▸ **EXERCISE OBJECTIVE**
Gather, from the listing beneath this task, every line holding the string "业绩排名".

★ ★ ★

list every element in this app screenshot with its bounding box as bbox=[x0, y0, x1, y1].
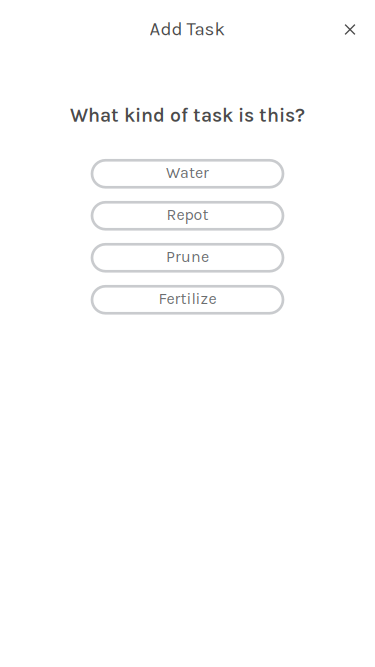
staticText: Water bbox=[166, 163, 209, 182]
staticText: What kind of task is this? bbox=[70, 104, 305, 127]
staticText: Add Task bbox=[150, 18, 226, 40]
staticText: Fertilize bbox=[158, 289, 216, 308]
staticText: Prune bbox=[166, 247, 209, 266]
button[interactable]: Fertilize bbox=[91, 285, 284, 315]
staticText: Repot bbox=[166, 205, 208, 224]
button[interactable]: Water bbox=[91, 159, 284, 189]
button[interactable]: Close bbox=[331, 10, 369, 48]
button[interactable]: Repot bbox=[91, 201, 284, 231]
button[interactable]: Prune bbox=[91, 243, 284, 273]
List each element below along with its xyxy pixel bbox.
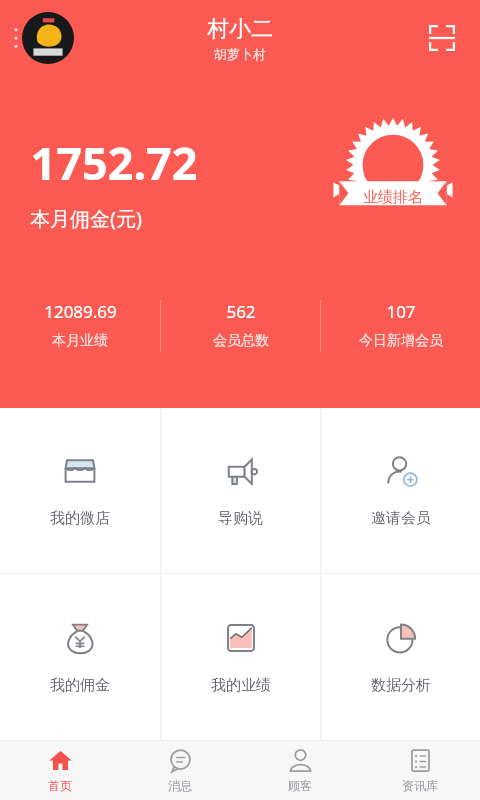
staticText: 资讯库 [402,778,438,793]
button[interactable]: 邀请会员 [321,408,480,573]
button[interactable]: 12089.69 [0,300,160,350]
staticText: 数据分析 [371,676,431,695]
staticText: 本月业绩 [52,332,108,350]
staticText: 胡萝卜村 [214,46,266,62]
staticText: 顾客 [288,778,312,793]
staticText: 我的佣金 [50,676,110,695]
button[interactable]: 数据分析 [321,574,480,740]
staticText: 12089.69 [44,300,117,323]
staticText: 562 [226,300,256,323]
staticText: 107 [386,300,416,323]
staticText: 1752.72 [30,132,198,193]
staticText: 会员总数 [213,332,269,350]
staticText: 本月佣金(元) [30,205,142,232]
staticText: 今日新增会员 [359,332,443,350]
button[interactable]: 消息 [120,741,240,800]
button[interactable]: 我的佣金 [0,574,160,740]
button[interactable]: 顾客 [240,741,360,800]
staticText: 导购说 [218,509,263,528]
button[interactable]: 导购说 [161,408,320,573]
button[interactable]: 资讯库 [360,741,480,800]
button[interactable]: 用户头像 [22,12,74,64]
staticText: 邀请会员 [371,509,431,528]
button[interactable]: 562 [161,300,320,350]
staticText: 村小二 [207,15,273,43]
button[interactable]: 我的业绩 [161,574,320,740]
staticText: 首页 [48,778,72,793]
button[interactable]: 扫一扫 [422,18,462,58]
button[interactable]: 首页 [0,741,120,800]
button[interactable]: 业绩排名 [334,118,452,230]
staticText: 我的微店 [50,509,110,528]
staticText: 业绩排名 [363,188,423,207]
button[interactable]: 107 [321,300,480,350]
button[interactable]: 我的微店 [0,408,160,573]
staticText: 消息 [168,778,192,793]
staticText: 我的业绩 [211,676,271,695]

★ ★ ★

▸ **EXPECTED OUTPUT**
button[interactable]: 业绩排名 [334,118,452,230]
staticText: 业绩排名 [363,188,423,207]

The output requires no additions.